El edificio Frances Perkins del Departamento de Trabajo de los Estados Unidos, con una gran bandera americana colgando y un letrero que identifica la agencia
El sector tecnológico lidera los despidos y la reducción de ofertas laborales, afectando especialmente a jóvenes y profesionales con poca experiencia (Reuters)

La tasa de contratación —el porcentaje de la fuerza laboral que comienza un nuevo trabajo en un mes determinado— se ha mantenido muy por debajo de los niveles previos a la pandemia durante más de un año, situándose en el 3,5 por ciento en el último mes, un nivel más propio de los años de estancamiento posteriores a la crisis financiera de 2008 que de una economía en crecimiento.

La tasa de desempleo general, del 4,2%, parece saludable. Sin embargo, esta cifra se ha visto impulsada por una disminución de la fuerza laboral: cada vez menos personas buscan trabajo activamente, lo que mantiene la tasa baja incluso cuando la contratación se ralentiza.

Los despidos siguen siendo bajos en comparación con los niveles históricos, pero varían mucho entre sectores. "En algunos sectores específicos, sobre todo en tecnología y medios de comunicación, se contrata poco y se despide a algunos“, dijo Ullrich.

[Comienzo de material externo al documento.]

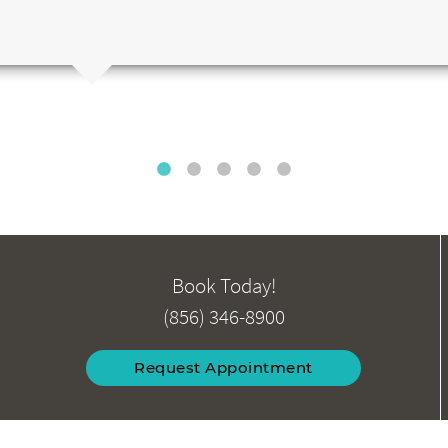
Book Today!
(856) 346-8900
Request Appointment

Esta tendencia es más evidente en el sector tecnológico, donde algunas de las mayores empresas han reducido su plantilla. Amazon (fundada por Jeff Bezos, propietario del Washington Post) despidió a 16.000 empleados corporativos en enero. Oracle hizo lo propio en marzo con recortes que afectaron a unos 30.000 puestos de trabajo. Meta anunció en abril que eliminaría el 10% de su plantilla, aproximadamente 8.000 empleos. PayPal anunció otros 4.800 despidos a principios de mayo.

Un hombre joven de barba oscura se sienta en escalones de piedra con la cabeza en la mano, sosteniendo un currículum, mientras profesionales transitan por una calle de ciudad
El auge de la inteligencia artificial transforma tanto la contratación como los requisitos de los empleadores en el mercado laboral de EE. UU. (Imagen Ilustrativa Infobae)

En cierta medida, estas empresas están intentando reajustar sus estrategias tras las masivas contrataciones de 2021 y 2022, cuando muchas aumentaron los salarios, ofrecieron horarios flexibles y contrataron personal rápidamente. Ullrich comenta que las empresas le dicen: “Contratamos a demasiada gente, así que no necesitamos contratar a muchos recién graduados. Todavía tenemos personal aquí”.

Los tipos de interés más elevados también han encarecido la expansión, lo que ha llevado a muchas empresas a invertir en tecnología en lugar de en personal.

La trampa de la contratación mediante IA

Otra razón por la que la contratación se ha ralentizado es la incertidumbre sobre la inteligencia artificial. Si bien esta tecnología aún no ha reemplazado a un gran número de trabajadores, ya está influyendo en la forma en que las empresas conciben la contratación. “No creo que se trate de un desplazamiento por IA”, afirmó Ben Zweig, director ejecutivo de Revelio Labs, una empresa de datos sobre la fuerza laboral. “Lo que estamos viendo es una anticipación”. En lugar de apresurarse a contratar nuevos empleados, algunas empresas están esperando a ver cómo evoluciona la tecnología y qué tareas acabará asumiendo.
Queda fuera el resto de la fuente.